Why Study WWII?
Marines
Photo source: National Park Service - (National Archives)
World War Two is the defining tragedy and pivotal period of the 20th Century. The lessons are many and the changes were vast. World War Two teaches us that in modern conflict geography still matters, that training, organization, supply and communication are crucial, and that technology and surprise can be decisive.
When World War Two began, Europe had been the center of world power for over four centuries. The British navy, the French army and the German air force were acknowledged as the most powerful military forces on earth. When the war was over, the United States navy and air force, and the Soviet Russian army were the most powerful military forces. The power shift to the United States and the Soviet Union would define world power politics for the next 45 years. Slightly less obvious, was that the war broke European domination of China and India, leaving those countries free to begin the arduous process of nation building that would lead these countries to be significant powers in the 21st Century. The huge Nazi effort, and to a lesser extent the Soviet effort, to commit genocide against the Jews greatly added to the impetus to create a Jewish state in Palestine. The creation of Israel has been a more or less constant source of hostility between Muslim and Jews and their United States ally.
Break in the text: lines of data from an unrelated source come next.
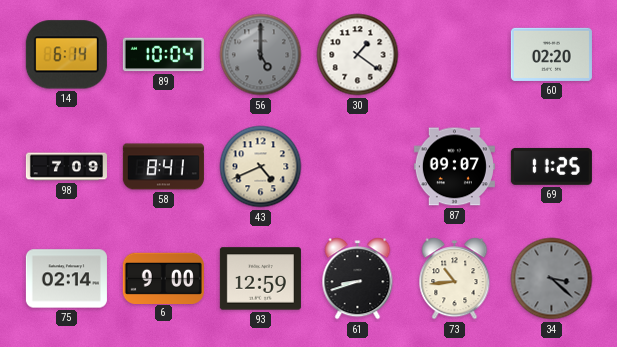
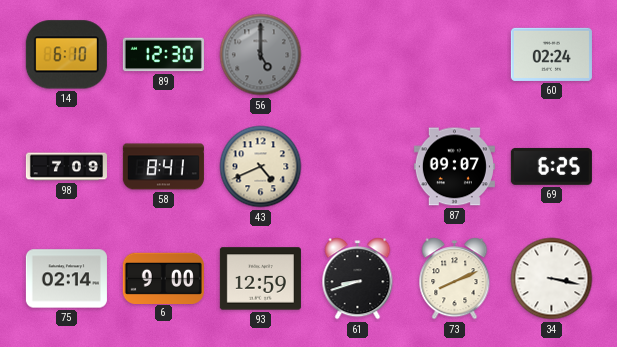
14: 6:14 -> 6:10
89: 10:04 -> 12:30
30: 1:21 -> none
60: 02:20 -> 02:24
69: 11:25 -> 6:25
73: 10:44 -> 8:11
34: 3:22 -> 3:17
34 dial: grey -> white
Domestically, World War Two fostered dramatic changes by putting an end to the Great Depression, by placing women into the work force on a massive scale, and by beginning the process of racially integrating the armed forces. The technological changes were just as far reaching as the political and social changes. Nearly everywhere the improved air forces were decisive. On land, the combatant with the dominate fighter plane force allowed their dive bombers to wreck havoc on enemy strong points, communications, supplies and reinforcements. This in turn, allowed self propelled fighting vehicles and mechanized infantry to practice Blitzkrieg style penetrating and encircling mobile warfare, often against superior land forces. At sea, surprise attacks on battleships moored at Taranto and Pearl Harbor by aircraft resulted in devastating battleship loses, and repeatedly battleships caught in the open sea without adequate aircraft protection were badly damaged or destroyed by enemy aircraft. In antisubmarine warfare the use of convoys helped, but was still less than satisfactory. Only with the addition of long range land based patrol aircraft, coupled with carrier based aircraft were the odds strongly tilted against the submarine. Only in the area of strategic bombing were results, although highly destructive, less than clearly decisive. And with the advent of nuclear bombs delivered by strategic bombers in the closing days of the war, the question became moot. World War Two saw the introduction of radar and electronic warfare, sonar, hand held antitank weapons, the jet engine, the cruise missile, and the smart bomb. The war also saw the first wide spread use of antibiotics, blood plasma, synthetic insecticides and two-way radios in warfare. And finally, World War Two saw the creation of the V-2 rocket, the first vehicle capable of reaching outer space, and when coupled with nuclear weapons, the first weapons system likely to destroy the human race.
In very large measure, studying World War Two explains how our human world came to be so different from the first three decades of the 20th Century, and how the United States in particular, shed the belief that the Atlantic and Pacific oceans could insulate that country from the negative effects of world affairs.